The Celts were a largely agrarian folk, thus many of these traditions are still celebrated around rural Europe. Although their deities vary greatly with tribe, location and cultural period; their pantheons of Sun, Moon and Earth deities were relatively similar, at least until the Romans came. Until then, the Earth goddess had four calendrial aspects (as illustrated in my graphic above), corresponding to the solar wheel; the cycle of life, maturity, death and rebirth as they understood it in their agrarian wisdom. Death was regarded as a necessary process of renewal just as the frosts restore fecundity to the soil.

As the legend goes, the sun god, having fertilized the fallow earth in his underworld journey, ascends again after Winter Solstice. Beltaine (eve of April 30 - 1st of May) celebrates his virile youth and sexual union with the maiden earth mother. The "Gladyearhalf" was believed to be dominated by all manner of capricious light spirits and fae. Samhain (eve of October 31 - 1st of November), on the other hand, honours the Sun god's return with her (as the crone) to her underworld domain. It was believed that with this transition to the dark underworld regime of things, dark spirits and ghosts of the dead had the rule of the roost. Thus at feasts, the dead were ceremoniously welcomed to attend, with a place specially set for them at the table. In this time, leaders were also elected and critical decisions made- with all due respect that the ancestors be present. In Winter, death of course came as the Morrigan and her ravens, to collect the souls of the lost. Much like her Germanic equivalent, she appeared to the doomed as half beauty - half corpse.
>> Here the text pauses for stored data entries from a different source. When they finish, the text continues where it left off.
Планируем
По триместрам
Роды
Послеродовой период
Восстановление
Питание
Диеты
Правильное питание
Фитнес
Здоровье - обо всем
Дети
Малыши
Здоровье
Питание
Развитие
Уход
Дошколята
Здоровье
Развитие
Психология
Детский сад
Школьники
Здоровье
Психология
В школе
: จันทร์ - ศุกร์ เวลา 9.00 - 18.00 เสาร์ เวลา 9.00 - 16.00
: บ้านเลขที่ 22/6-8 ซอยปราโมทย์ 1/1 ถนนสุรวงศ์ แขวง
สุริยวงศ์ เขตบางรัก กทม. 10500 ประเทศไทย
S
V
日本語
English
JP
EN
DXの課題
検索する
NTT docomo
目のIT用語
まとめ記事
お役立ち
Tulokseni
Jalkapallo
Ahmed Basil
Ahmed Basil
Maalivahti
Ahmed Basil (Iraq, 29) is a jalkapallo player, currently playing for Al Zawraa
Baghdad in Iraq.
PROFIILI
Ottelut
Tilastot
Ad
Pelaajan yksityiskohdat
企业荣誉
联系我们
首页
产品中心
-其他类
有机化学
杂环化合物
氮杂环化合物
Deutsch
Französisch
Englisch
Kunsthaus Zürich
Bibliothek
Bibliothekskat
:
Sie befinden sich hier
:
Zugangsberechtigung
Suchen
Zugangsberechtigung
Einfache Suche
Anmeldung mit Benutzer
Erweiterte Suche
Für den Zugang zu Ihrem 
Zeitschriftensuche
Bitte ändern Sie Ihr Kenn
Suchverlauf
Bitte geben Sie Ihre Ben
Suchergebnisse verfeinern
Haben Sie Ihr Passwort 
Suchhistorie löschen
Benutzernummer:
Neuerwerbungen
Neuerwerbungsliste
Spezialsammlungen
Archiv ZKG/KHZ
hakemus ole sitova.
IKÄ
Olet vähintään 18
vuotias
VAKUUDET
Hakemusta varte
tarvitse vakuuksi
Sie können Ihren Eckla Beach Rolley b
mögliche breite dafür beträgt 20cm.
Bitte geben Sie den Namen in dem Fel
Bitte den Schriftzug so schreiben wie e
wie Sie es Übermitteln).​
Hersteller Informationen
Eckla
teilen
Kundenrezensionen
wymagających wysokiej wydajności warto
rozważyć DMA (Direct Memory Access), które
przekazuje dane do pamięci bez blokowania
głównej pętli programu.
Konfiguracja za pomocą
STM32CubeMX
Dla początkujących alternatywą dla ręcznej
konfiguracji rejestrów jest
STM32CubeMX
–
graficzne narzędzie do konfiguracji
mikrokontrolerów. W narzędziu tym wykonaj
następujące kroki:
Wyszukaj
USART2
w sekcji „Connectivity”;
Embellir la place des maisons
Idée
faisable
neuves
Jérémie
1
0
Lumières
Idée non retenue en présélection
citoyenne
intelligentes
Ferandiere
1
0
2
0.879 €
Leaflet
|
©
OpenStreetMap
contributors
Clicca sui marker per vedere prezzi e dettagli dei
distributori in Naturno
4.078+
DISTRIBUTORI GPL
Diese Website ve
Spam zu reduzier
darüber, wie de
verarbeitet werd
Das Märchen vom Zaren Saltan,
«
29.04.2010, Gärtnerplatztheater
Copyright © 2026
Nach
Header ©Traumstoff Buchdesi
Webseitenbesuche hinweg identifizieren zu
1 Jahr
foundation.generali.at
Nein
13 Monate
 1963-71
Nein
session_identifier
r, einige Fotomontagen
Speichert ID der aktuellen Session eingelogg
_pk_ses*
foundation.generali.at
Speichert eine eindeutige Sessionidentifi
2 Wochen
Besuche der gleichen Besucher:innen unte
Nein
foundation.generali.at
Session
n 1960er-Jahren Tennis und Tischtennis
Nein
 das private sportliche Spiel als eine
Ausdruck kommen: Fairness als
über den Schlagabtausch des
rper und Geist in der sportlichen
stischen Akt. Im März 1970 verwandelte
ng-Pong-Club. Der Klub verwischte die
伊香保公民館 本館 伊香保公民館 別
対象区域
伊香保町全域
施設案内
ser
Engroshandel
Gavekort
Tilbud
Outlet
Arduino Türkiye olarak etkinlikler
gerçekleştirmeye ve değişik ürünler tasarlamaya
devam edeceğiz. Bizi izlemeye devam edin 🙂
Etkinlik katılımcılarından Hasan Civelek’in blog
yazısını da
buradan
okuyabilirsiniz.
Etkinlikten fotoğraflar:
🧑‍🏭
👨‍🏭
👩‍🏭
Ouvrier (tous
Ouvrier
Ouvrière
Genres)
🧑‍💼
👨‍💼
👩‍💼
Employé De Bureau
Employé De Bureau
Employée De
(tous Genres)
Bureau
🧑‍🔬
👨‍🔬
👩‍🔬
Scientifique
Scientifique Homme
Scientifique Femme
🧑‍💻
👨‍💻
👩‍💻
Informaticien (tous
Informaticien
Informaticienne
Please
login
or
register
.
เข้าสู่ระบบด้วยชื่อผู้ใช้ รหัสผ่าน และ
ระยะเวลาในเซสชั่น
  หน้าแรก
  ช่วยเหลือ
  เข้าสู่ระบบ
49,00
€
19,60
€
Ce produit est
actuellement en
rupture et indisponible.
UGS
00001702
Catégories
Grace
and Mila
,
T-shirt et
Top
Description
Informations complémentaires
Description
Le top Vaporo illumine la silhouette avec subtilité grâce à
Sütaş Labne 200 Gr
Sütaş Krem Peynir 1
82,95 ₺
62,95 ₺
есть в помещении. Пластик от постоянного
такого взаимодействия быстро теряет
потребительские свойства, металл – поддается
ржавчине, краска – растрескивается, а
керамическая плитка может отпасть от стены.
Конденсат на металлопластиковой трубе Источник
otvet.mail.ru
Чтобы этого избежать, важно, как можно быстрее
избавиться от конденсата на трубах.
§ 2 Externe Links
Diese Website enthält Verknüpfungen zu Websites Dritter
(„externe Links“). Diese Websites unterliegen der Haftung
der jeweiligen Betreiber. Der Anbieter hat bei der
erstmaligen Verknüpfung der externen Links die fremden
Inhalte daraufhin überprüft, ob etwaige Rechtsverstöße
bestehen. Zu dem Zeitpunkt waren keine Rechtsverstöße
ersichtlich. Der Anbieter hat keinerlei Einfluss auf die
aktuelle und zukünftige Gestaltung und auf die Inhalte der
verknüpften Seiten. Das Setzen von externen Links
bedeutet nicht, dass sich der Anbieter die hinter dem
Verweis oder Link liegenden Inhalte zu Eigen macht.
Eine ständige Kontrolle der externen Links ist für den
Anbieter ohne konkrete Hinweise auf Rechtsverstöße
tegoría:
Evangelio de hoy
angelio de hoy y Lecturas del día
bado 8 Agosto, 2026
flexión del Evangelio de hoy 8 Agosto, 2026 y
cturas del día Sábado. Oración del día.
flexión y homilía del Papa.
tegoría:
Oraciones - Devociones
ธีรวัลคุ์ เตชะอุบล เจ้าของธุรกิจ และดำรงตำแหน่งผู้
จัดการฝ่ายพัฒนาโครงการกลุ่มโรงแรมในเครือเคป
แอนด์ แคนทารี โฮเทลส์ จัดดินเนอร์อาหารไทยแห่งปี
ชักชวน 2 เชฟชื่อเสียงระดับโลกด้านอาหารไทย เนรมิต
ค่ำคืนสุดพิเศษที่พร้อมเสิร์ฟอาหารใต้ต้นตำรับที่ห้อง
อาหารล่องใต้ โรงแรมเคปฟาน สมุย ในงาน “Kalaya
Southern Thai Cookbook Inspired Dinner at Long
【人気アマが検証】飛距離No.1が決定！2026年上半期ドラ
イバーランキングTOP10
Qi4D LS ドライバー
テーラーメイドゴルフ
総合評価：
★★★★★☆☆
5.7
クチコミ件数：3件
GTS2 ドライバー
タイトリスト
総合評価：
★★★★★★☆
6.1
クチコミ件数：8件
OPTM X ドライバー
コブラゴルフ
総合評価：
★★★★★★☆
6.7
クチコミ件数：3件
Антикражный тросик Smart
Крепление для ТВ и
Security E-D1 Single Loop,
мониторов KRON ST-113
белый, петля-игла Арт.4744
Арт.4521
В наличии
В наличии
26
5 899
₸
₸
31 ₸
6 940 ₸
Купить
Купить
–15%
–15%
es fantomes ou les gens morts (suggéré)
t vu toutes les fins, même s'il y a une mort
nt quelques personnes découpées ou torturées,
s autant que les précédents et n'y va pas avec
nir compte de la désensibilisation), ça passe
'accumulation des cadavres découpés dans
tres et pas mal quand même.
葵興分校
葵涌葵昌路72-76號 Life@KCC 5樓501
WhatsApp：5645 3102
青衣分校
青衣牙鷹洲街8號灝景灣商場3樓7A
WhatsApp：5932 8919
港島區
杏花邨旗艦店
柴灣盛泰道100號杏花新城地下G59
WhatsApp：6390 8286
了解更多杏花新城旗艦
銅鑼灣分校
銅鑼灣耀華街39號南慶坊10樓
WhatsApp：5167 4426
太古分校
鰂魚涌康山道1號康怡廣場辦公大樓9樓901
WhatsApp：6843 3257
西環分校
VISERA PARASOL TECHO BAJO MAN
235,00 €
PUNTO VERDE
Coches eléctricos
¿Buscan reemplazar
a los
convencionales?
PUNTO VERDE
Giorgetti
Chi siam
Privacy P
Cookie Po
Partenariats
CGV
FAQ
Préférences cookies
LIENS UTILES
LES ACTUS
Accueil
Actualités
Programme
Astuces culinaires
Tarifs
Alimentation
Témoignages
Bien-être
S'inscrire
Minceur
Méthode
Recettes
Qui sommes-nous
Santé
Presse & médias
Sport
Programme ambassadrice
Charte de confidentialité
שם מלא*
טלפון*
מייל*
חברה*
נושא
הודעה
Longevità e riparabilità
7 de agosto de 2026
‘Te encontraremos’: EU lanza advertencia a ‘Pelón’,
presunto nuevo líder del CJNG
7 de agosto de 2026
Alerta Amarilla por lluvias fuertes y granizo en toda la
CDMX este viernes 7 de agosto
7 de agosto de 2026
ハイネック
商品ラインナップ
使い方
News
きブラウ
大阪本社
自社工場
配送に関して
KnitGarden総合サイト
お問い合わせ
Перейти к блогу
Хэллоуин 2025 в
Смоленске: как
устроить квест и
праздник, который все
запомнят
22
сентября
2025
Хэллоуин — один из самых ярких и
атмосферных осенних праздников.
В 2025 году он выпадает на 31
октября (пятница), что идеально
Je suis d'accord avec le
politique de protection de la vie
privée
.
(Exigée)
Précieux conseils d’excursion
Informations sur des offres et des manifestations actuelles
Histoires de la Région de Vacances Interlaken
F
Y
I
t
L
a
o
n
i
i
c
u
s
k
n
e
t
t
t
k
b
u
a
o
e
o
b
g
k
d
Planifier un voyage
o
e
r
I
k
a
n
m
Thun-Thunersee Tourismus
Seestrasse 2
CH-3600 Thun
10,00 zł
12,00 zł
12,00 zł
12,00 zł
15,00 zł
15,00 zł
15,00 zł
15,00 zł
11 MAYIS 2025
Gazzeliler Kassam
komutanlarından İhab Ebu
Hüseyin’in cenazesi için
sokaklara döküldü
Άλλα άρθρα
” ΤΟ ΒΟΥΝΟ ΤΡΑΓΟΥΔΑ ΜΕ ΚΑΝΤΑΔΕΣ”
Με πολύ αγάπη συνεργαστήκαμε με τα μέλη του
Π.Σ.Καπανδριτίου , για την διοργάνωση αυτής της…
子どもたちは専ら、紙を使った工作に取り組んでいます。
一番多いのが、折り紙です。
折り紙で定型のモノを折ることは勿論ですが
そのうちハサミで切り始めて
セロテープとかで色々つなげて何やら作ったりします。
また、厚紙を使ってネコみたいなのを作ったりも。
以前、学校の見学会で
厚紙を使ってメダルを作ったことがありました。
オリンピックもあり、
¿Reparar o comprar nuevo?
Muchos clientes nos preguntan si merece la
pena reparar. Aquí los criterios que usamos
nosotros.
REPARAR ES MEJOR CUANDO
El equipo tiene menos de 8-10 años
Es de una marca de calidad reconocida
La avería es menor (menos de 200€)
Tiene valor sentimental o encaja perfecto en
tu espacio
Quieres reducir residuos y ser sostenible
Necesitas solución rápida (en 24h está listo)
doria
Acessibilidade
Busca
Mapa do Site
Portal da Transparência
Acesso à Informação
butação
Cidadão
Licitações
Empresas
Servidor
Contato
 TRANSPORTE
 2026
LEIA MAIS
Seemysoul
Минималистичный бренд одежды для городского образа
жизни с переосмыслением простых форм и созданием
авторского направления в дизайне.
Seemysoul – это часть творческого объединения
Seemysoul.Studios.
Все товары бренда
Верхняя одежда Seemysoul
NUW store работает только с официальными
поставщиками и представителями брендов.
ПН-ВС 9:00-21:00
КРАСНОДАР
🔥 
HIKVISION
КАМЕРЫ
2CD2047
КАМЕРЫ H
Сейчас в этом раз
At this point, I think it should be known that the idea of a Triple goddess and its alleged lunar associations are purely a romantic invention of Robert Graves poetical myth "The White goddess". Yet, as much as it has inspired much popular acclaim through such neopagan revivalists as Gerald Gardner and Margaret Murray; unfortunately, it serves very little in the way of actual Celtic culture. Rather, the moon was generally regarded as the daughter of the Earth Mother by the ancient Celts.

Another misconception is the attempt to delineate Celtic from Germanic as if for some form of racial pedigree, albeit Aryans or some paleolithic eve from the Basquelands. Even Irish folklore tells of the countless migrations and invasions from afar over the course of millennia, so it's not as if genealogy is that simple.